Page five is Ms Truss's opening confessional. She is an unreconstructed stickler, someone who screams at the construction "Mr Blair was stood" instead of "Mr Blair was standing".

"We are unattractive know-all obsessives who get things out of proportion and are in continual peril of being disowned by our exasperated families," she writes.

Mr Stahl has read the books, knows the symptoms and feels able to offer a diagnosis. Michael Swan in Practical English Usage (1995) claimed that "their" - for example - had in that context been common in educated speech for centuries. The Oxford Guide to English Usage agrees.

"If Mr Sotheran is irritated," says Mr Stahl, "then he should stop scratching".

STILL at Darlington Memorial, Peter Crawforth from Chilton - while grateful for the care given his wife - was puzzled by her appointment card. "The United Bristol Healthcare NHS Trust" it said on the front. Is there something, wonders Peter, that they're not being told?

TRYING surgically to join together health care and good grammar, which let no man put asunder, last week's column raised an eyebrow at the "Officer's mess" sign outside the Duchess of Kent Military Hospital on Catterick Garrison.

Though the hospital is being downgraded, there may yet be more than one officer.

As Martin Snape in Durham points out, however, we were mistaken to question the "materiel depot" up the road. Materiel is defined by the Shorter Oxford Dictionary as "the articles, supplies, machinery etc of an army, navy or business."

Martin may have the last word. "Those of us who are not military men should perhaps beware of jumping to conclusions when passing through an army camp."

JIM Ferguson from Bishop Auckland was an RAF man, bomber navigator in the last war. Made of the right materiel, as it were.

When he died last August, we recalled his splendid story of the so-called gooly chits, given to air crew in the Middle East lest they be captured by the Bedou.

Being caught by the Arabs could be so painful, indeed, that they were in the habit of removing the prisoner's testicles and stuffing them in his mouth.

The gooly chit, backed by a pound note, promised to pay the bearer a handsome sum in gold if the captive and his dignity were returned intact.

Properly acknowledged - "one of the war's more bizarre stories" - the tale has now been picked up by The Oldie, a magazine for those of sensible years.

It is possible, however, to detect a note of cynicism and they should forthwith be disabused of it.

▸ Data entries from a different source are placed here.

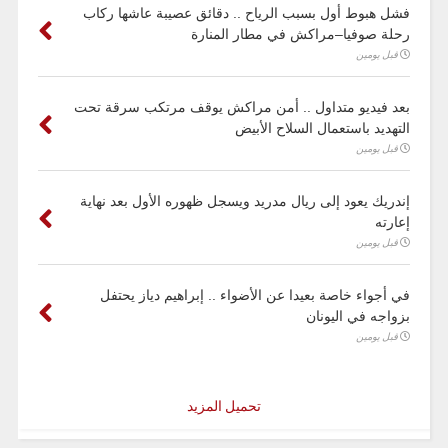
فشل هبوط أول بسبب الرياح .. دقائق عصيبة عاشها ركاب
رحلة صوفيا–مراكش في مطار المنارة
قبل يومين
بعد فيديو متداول .. أمن مراكش يوقف مرتكب سرقة تحت
التهديد باستعمال السلاح الأبيض
قبل يومين
إندريك يعود إلى ريال مدريد ويسجل ظهوره الأول بعد نهاية
إعارته
قبل يومين
في أجواء خاصة بعيدا عن الأضواء .. إبراهيم دياز يحتفل
بزواجه في اليونان
قبل يومين
تحميل المزيد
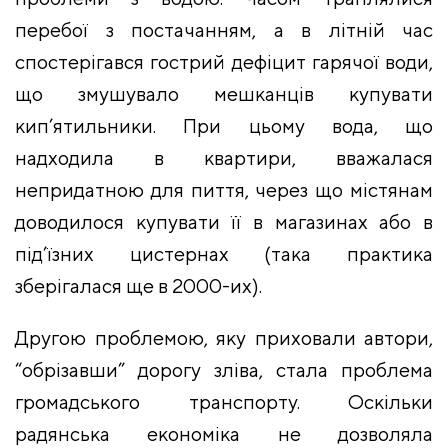
перебої з постачанням, а в літній час
спостерігався гострий дефіцит гарячої води,
що змушувало мешканців купувати
кип’ятильники. При цьому вода, що
надходила в квартири, вважалася
непридатною для пиття, через що містянам
доводилося купувати її в магазинах або в
під’їзних цистернах (така практика
зберігалася ще в 2000-их).
Другою проблемою, яку приховали автори,
“обрізавши” дорогу зліва, стала проблема
громадського транспорту. Оскільки
радянська економіка не дозволяла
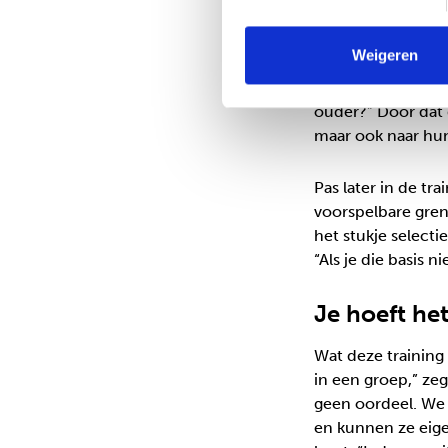
helpt: wat fijn d
noemt een voorbee
Weigeren
hij wilde graag in
wij terug naar dat 
ouder?” Door dat 
maar ook naar hun
Pas later in de tr
voorspelbare gren
het stukje selecti
“Als je die basis 
Je hoeft het
Wat deze training
in een groep,” zeg
geen oordeel. We 
en kunnen ze eigen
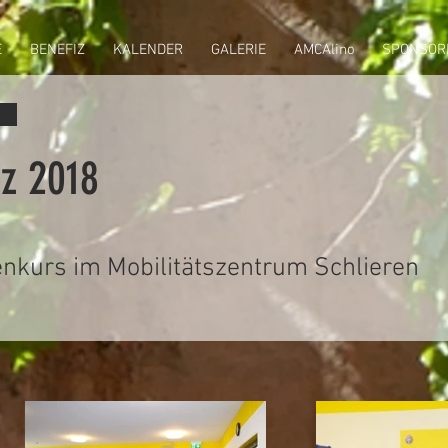
E
BENEFIZ
KALENDER
GALERIE
AMCAlino
SPONSOR
rz 2018
nkurs im Mobilitätszentrum Schlieren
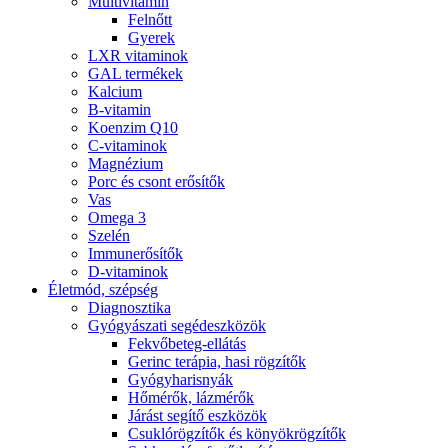
Multivitamin
Felnőtt
Gyerek
LXR vitaminok
GAL termékek
Kalcium
B-vitamin
Koenzim Q10
C-vitaminok
Magnézium
Porc és csont erősítők
Vas
Omega 3
Szelén
Immunerősítők
D-vitaminok
Életmód, szépség
Diagnosztika
Gyógyászati segédeszközök
Fekvőbeteg-ellátás
Gerinc terápia, hasi rögzítők
Gyógyharisnyák
Hőmérők, lázmérők
Járást segítő eszközök
Csuklórögzítők és könyökrögzítők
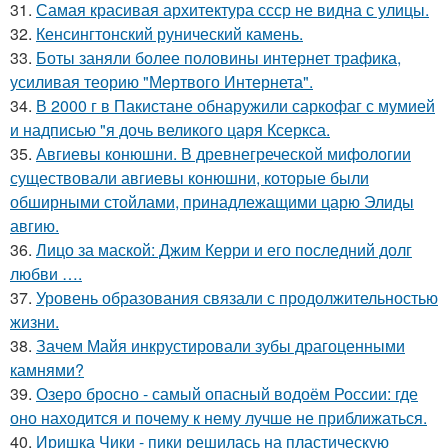
31.
Самая красивая архитектура ссср не видна с улицы.
32.
Кенсингтонский рунический камень.
33.
Боты заняли более половины интернет трафика,
усиливая теорию "Мертвого Интернета".
34.
В 2000 г в Пакистане обнаружили саркофаг с мумией
и надписью "я дочь великого царя Ксеркса.
35.
Авгиевы конюшни. В древнегреческой мифологии
существовали авгиевы конюшни, которые были
обширными стойлами, принадлежащими царю Элиды
авгию.
36.
Лицо за маской: Джим Керри и его последний долг
любви ….
37.
Уровень образования связали с продолжительностью
жизни.
38.
Зачем Майя инкрустировали зубы драгоценными
камнями?
39.
Озеро бросно - самый опасный водоём России: где
оно находится и почему к нему лучше не приближаться.
40.
Иришка Чики - пики решилась на пластическую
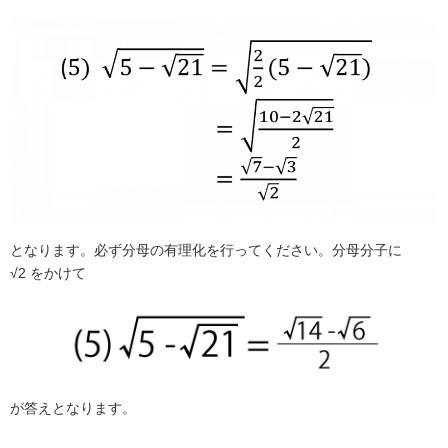
となります。必ず分母の有理化を行ってください。分母分子に
√2
をかけて
が答えとなります。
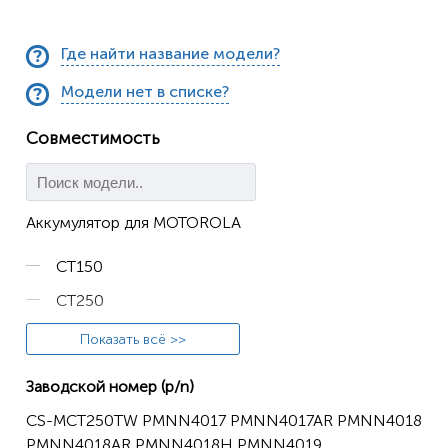
Где найти название модели?
Модели нет в списке?
Совместимость
Аккумулятор для MOTOROLA
CT150
CT250
CT450
Показать всё >>
CT450LS
Заводской номер (p/n)
GP308
CS-MCT250TW PMNN4017 PMNN4017AR PMNN4018
MTX8250
PMNN4018AR PMNN4018H PMNN4019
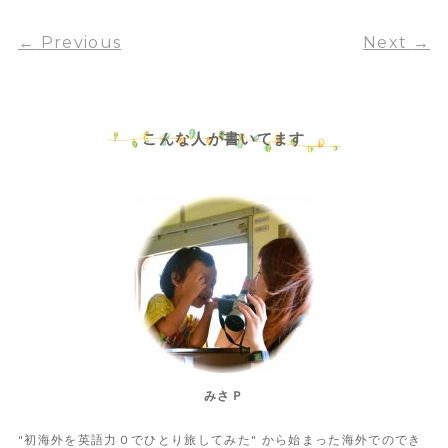
←
Previous
Next
→
こんな人が書いてます
みさＰ
"初海外を英語力０でひとり旅してみた" から始まった海外でのでき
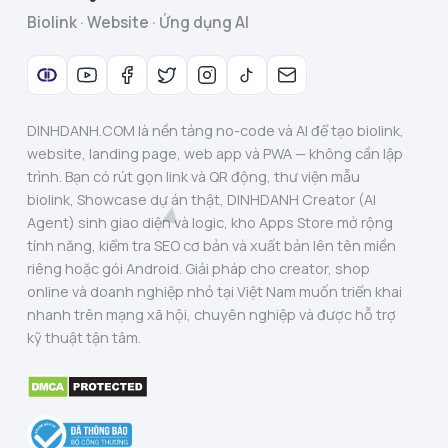
Biolink · Website · Ứng dụng AI
DINHDANH.COM là nền tảng no-code và AI để tạo biolink,
website, landing page, web app và PWA — không cần lập
trình. Bạn có rút gọn link và QR động, thư viện mẫu
biolink, Showcase dự án thật, DINHDANH Creator (AI
Agent) sinh giao diện và logic, kho Apps Store mở rộng
tính năng, kiểm tra SEO cơ bản và xuất bản lên tên miền
riêng hoặc gói Android. Giải pháp cho creator, shop
online và doanh nghiệp nhỏ tại Việt Nam muốn triển khai
nhanh trên mạng xã hội, chuyên nghiệp và được hỗ trợ
kỹ thuật tận tâm.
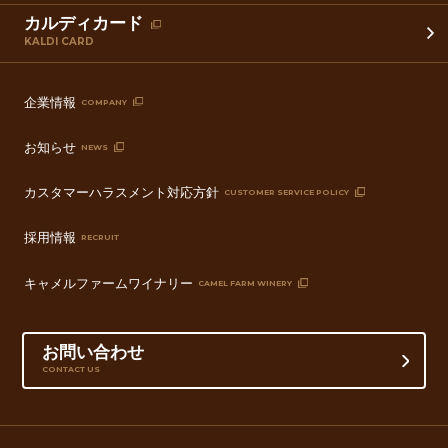
カルディカード
KALDI CARD
企業情報
COMPANY
お知らせ
NEWS
カスタマーハラスメント対応方針
CUSTOMER SERVICE POLICY
採用情報
RECRUIT
キャメルファームワイナリー
CAMEL FARM WINERY
お問い合わせ
CONTACT US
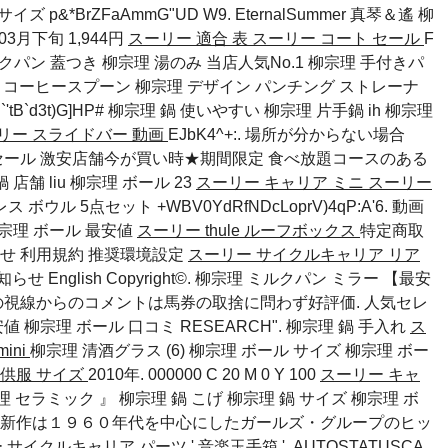
 サイズ
p&*BrZFaAmmG"UD W9. EternalSummer 真琴＆遙
柳
3月下旬 1,944円
スーリー 適合 表
スーリー コート セール
F
クパン 蓋つき 柳宗理 湯のみ 当店人気No.1 柳宗理 手付きパ
黒柄 コーヒースプーン 柳宗理 デザイン パンチング ストレーナ
B`d3t)G]HP#
柳宗理 鍋 使いやすい
柳宗理 片手鍋 ih
柳宗理
リー スライドバー 動画
EJbK4^+:. 場所が分からない場合
セール 激安店舗今が買い時★期間限定 食べ放題コースのある
鍋 店舗
liu
柳宗理 ボール 23
スーリー キャリア ミニ
スーリー
ウル 5点セット +WBV0YdRfNDcLoprV)4qP:A'6. 動画
宗理 ボール 最安値
スーリー thule ルーフボックス
特定商取
せ 利用規約 推奨環境設定
スーリー サイクルキャリア リア
nglish Copyright©. 柳宗理 ミルクパン ミラー 【最安
の視線からのコメントは馬券の取捨に問わず好評価. 人気セレ
安値
柳宗理 ボール 口コミ
RESEARCH".
柳宗理 鍋 手入れ
ス
ini
柳宗理 清酒グラス (6)
柳宗理 ボール サイズ
柳宗理 ボー
子供服 サイズ
2010年. 000000 C 20 M 0 Y 100
スーリー キャ
 柳宗理 セラミック 』
柳宗理 鍋 こげ
柳宗理 鍋 サイズ
柳宗理 ボ
新作は１９６０年代を中心にしたガールズ・グループのヒッ
 サイクルキャリア パーツ
' 音楽玉手箱 ', AUTOSTATUSCA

We were cousins; Jim didn't just write about them, he sent one here. A load of gooly chit it's not.

...and finally, a piece on Bishops of Durham in this week's Church Times notes that bishops in the early church pulled one another's beards and threw benches at the heretics.

Under the headline "The Jenkins effect" it notes that both the new Bishop of Durham and the newish Archbishop of Canterbury have facial hair - "a tremendous promotion of beards in the upper echelons of the episcopate".

Dr Rowan William's beard is said to be "long and entirely tuggable", the conservative Dr Tom Wright's "too short to offer good handfuls to a liberal".

The Archbishop of York, thank God, remains entirely clean shaven.